Data CRC7: 0, which is parallel-calculated by the parallel CAL calculator 200 and outputted by the clock signal RX_CLK8 clocked in byte units, is latched to the flip-flops 301-309 and the latched data is received. The CR data CRC7: 0 outputted through the non-inverting output terminal Q of the flip-flops 301-309 is fed back to the input of the parallel seed calculation unit 200 and inverted. Data output through the output terminal QN is AND-combined by the AND gate 312 and then supplied to the input data D of the latch 314.

However, when the last data of the packet is input, the latched data is output to the latch 314 by the input signal LABIT which becomes active low. As a result, when the data latched to the flip-flops 301-309 is all 0, the latch is latched. At 314, CRC_OUT is output high, indicating that it is normal, otherwise it indicates low, indicating an error.

As described in detail above, the present invention generates 8-division clocks having different phases in synchronization with a high-speed data clock to perform parallel processing at low frequencies and optimizes the overall CRC calculation logic using a parallel algorithm. This ensures stable operation and reduces chip size.

Claims (3)

A byte clock signal (Byte-CLK) that is clocked by byte unit after dividing the fast reception clock RXC and latching the reception data RXD having a high data rate with a flip-flop clocked by the divided clock signal. Serial-parallel conversion unit 100 outputting parallel data PARA7: 0 and parallel data PARA7: 0 output from serial-parallel conversion unit 100 by using Using the parallel seed calculation unit 200 to generate the seed output data oCRC7: 0 by using the parallel seed algorithm with the parallel seed seed algorithm CRC7: 0, the clock signal (RX_CLK8) clocked in byte units is used. And a CR error determining unit 300 which latches the data CRC7: 0 output from the parallel seed calculation unit 200 and then combines the AND to determine whether there is an error.
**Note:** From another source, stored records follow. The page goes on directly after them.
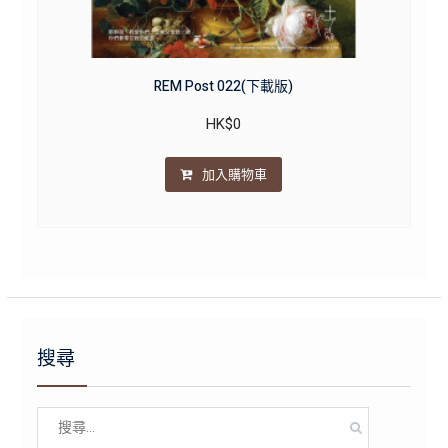
REM Post 022(下載版)
HK$
0
加入購物車
搜尋
Search
for:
The serial / parallel changer 100 is clocked by the flip-flops 111-114 and the output signals of the flip-flops 111-114. The flip-flops 121-128 latching the reception data RXD having a data rate, and the byte-block signals Byte-CLK are clocked in byte units by receiving the data latched in the flip-flops 121-128. A high-speed parallel grain seed calculation circuit comprising: flip-flops (131-138) outputting parallel data PARA7: 0. The seed error determining unit 300 latches the data oCRC (7: 0) outputted from the serial / parallel conversion unit 100 and through the non-inverting output terminal (Q). Flip-flops 301-309 that output to the CRC (7: 0) and output to the input of the end gate 312 through the inverting output terminal QN, and the AND gate 312 by the input signal LABIT. And a latch (314) for latching the data outputted from the circuit) and outputting an error determination signal.